I am trying to figure out the moment generating function (MGF) of $R_t$ from the CIR model through deriving the PDE, after applying Ito formula and taking expectation. However, it seems to be inconsistent with the MGF I found from other sources, as the MGF I found does not satisfy the PDE I obtain. I am not sure what is wrong with my method, as the solution I copied from different sources seems correct. Could someone help me to investigate the issue?
(The typesetting below is by courtesy of @TheBridge)
CIR Process :
$$dR_t=(a-bR_t)dt+ \sigma \sqrt {R_t}dW_t$$
It is known $R_t \sim \chi^2$ distribution with MGF $$m_t=\left(1-\frac{\sigma^2}{2b}(1-e^{-bt})\theta\right)^{-\frac{2a}{\sigma^2}}\exp\left(\frac{e^{-bt}\theta}{1-\frac{\sigma^2}{2b}(1-e^{-bt})\theta}R_0\right)$$ which is found in some literature.

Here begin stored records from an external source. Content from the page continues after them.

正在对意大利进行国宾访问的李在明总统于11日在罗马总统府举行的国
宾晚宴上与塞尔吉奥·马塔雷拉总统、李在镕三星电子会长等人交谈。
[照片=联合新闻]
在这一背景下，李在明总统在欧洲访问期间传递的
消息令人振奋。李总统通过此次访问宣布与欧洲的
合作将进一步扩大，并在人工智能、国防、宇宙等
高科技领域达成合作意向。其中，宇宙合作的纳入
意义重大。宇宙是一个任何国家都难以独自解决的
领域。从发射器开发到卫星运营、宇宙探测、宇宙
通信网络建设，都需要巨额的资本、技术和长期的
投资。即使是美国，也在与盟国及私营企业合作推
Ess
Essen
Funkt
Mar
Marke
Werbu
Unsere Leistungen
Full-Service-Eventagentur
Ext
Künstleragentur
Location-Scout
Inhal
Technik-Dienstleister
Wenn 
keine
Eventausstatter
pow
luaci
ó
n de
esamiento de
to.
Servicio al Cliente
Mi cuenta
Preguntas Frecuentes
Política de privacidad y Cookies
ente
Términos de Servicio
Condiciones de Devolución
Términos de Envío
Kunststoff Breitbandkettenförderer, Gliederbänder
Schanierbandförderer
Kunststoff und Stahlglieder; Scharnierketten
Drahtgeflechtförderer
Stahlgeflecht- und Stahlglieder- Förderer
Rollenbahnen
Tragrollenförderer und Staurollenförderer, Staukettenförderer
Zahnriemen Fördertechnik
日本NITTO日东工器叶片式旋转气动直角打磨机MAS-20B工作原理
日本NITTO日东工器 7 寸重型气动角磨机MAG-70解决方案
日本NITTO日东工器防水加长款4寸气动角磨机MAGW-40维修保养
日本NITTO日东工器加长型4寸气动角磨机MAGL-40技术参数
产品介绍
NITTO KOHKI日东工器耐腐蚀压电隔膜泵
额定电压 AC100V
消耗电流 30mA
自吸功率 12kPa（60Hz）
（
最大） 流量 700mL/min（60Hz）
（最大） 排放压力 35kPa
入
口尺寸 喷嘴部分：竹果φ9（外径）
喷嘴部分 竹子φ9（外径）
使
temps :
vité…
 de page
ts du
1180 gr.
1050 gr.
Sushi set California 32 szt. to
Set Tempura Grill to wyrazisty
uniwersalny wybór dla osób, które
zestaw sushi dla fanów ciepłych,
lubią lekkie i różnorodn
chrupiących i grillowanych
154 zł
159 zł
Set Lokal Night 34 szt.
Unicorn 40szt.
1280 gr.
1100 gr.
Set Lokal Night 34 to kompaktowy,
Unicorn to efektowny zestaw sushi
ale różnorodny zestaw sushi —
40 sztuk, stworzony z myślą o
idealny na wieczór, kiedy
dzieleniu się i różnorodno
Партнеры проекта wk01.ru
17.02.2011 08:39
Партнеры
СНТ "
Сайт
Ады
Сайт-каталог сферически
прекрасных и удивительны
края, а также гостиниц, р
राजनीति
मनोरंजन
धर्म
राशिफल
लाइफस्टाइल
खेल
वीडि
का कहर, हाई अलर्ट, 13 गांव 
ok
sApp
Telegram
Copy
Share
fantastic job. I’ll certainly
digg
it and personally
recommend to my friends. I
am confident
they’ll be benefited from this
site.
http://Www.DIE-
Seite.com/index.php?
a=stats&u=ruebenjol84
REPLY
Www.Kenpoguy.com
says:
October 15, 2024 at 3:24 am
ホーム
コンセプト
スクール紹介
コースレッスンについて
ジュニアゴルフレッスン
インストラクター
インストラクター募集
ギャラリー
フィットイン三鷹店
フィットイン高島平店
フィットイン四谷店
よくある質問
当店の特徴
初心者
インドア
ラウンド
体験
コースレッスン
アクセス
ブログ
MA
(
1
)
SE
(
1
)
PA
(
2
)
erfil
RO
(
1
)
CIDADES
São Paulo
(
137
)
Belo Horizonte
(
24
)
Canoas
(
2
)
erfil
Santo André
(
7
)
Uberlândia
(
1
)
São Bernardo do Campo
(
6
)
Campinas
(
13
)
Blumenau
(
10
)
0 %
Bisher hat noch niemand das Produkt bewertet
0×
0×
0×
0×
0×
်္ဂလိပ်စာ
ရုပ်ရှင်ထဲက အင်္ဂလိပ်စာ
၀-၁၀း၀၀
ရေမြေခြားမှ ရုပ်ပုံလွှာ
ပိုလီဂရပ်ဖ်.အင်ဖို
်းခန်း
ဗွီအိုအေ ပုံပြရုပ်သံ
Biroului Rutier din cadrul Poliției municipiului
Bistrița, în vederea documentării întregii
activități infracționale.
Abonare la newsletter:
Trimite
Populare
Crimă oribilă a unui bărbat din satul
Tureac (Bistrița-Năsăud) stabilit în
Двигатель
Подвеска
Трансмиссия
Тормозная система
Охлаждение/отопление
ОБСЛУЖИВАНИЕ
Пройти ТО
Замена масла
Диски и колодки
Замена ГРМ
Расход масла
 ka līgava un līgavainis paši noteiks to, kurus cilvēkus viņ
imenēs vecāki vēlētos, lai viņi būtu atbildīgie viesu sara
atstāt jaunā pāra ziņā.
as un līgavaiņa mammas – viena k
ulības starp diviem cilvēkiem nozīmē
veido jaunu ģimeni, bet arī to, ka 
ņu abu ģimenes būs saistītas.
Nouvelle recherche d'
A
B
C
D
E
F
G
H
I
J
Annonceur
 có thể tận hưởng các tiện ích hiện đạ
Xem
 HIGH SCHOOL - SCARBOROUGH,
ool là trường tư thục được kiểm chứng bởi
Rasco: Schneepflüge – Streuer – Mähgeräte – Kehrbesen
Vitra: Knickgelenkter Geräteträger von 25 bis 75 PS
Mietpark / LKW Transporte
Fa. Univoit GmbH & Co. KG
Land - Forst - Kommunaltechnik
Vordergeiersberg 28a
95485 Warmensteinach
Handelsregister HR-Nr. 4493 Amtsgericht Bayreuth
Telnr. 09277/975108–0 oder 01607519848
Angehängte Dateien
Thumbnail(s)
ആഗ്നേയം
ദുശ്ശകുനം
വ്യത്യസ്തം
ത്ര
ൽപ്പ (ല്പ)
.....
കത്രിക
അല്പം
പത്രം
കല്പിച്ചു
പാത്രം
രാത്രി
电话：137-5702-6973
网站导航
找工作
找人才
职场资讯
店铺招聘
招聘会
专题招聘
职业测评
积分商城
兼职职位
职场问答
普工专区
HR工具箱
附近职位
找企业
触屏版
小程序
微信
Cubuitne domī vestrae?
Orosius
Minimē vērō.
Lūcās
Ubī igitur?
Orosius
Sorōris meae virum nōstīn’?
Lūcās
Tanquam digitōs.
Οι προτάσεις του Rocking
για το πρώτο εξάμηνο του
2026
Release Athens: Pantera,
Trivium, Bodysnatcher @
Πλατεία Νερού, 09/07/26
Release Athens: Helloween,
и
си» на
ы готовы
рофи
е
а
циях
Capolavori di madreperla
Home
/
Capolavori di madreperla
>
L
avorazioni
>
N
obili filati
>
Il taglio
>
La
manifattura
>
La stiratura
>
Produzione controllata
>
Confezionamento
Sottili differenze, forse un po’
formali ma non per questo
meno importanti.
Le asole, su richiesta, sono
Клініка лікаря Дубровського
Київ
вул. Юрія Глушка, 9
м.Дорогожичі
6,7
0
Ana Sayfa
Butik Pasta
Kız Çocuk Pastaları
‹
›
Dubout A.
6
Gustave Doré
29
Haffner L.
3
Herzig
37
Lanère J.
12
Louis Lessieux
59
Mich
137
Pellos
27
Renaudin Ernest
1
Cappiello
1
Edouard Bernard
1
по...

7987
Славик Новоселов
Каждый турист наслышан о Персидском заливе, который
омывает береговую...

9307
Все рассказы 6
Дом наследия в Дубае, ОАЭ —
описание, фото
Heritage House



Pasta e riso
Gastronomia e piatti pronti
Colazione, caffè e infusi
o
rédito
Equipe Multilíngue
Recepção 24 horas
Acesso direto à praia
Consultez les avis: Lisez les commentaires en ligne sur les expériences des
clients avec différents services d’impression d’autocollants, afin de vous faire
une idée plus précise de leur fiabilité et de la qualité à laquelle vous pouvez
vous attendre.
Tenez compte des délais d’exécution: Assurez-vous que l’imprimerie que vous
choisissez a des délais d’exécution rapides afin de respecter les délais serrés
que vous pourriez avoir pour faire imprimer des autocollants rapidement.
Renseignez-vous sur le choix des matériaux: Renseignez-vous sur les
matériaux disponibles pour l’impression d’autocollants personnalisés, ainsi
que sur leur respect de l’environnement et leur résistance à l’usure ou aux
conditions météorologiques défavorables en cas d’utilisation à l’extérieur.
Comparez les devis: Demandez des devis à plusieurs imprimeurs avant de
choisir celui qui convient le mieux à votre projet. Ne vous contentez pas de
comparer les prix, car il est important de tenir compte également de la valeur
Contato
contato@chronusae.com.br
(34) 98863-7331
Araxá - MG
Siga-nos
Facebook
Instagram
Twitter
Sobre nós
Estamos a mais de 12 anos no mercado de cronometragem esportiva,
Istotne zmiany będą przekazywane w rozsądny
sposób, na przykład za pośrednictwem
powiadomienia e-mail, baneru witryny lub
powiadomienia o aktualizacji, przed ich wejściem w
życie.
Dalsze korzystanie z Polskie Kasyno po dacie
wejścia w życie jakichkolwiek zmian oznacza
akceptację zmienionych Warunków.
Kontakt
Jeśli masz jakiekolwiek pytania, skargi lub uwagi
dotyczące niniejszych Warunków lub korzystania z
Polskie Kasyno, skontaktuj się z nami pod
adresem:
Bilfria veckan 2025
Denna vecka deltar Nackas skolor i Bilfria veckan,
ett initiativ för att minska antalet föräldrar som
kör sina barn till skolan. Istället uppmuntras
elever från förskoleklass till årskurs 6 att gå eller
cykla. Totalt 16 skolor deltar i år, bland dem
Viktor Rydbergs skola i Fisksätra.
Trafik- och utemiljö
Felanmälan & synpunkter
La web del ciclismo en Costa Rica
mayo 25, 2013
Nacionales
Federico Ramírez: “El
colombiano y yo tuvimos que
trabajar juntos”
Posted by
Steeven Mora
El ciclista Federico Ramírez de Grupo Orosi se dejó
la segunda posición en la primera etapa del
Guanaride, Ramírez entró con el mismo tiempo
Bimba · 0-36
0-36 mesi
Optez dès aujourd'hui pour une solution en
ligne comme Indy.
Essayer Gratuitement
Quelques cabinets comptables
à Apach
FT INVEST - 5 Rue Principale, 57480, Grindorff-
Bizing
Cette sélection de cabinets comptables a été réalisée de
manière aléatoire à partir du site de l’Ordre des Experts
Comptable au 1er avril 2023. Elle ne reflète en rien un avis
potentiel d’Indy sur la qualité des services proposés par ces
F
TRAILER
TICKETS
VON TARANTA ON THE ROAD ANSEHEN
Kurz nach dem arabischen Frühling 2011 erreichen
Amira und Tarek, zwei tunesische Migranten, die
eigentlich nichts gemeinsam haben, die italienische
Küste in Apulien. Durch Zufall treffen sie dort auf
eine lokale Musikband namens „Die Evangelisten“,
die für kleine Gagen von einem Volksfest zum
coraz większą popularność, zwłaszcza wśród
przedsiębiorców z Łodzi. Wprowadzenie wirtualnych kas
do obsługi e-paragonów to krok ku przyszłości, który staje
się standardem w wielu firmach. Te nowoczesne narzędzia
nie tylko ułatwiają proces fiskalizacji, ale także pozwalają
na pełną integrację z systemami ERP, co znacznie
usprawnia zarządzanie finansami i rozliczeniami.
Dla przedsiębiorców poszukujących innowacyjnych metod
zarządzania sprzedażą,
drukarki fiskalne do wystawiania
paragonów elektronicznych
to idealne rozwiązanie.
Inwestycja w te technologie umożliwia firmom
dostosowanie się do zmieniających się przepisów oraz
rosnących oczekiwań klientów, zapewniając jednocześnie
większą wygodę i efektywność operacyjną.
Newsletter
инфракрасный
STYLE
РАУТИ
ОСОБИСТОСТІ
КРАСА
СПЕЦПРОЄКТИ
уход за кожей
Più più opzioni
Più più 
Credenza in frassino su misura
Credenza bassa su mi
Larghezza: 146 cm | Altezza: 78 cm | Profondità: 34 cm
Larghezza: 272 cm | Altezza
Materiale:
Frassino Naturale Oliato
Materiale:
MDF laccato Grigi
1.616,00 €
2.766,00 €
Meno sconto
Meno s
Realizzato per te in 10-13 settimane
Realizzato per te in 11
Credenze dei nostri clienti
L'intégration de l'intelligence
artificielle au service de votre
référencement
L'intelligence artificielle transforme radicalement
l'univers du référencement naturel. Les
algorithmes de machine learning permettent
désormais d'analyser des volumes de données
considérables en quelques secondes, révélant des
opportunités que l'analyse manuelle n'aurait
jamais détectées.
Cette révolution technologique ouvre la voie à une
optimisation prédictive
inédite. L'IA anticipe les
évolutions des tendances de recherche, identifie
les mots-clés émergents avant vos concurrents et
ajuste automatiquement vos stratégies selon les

I intend to derive this result. As $m(t,\theta)=\mathbb E (e^{\theta R_t})$, after applying Ito's formula, we have
$$de^{\theta R_t}=\theta e^{\theta R_t}dR_t+\frac{1}{2}\theta^2 e^{\theta R_t}\sigma^2 R_tdt=(a+\frac{1}{2}\theta\sigma^2 R_t-bR_t)\theta e^{\theta R_t}dt+(\cdots)dW_t$$
Taking expectation will produce $$m(t,\theta)= e^{\theta R_0}+\theta \left[ \int_0^t a\mathbb E[e^{\theta R_s}]ds+ \int_0^t(\frac{1}{2}\theta\sigma^2-b)\mathbb E[R_s e^{\theta R_s}]ds \right]$$
With $\frac{\partial m}{\partial \theta}=\mathbb E[R_s e^{\theta R_s}]$ then taking derivative wrt $t$ results in the PDE as follows:
$$\frac{\partial m}{\partial t}=\theta \left[a m(t,\theta)+(\frac{1}{2}\theta\sigma^2-b)\mathbb E[R_s e^{\theta.R_s}]\right]=\theta \left[a m(t,\theta)+(\frac{1}{2}\theta\sigma^2-b)\frac{\partial m}{\partial \theta}\right]$$ given initial condition $m(0,\theta)= e^{\theta R_0}$.
However, after using Matlab symbolic math for computation, the MGF I found (at the beginning of this post) does not satisfy my derived PDE. Could someone help to examine what is the potential issue in my derivation?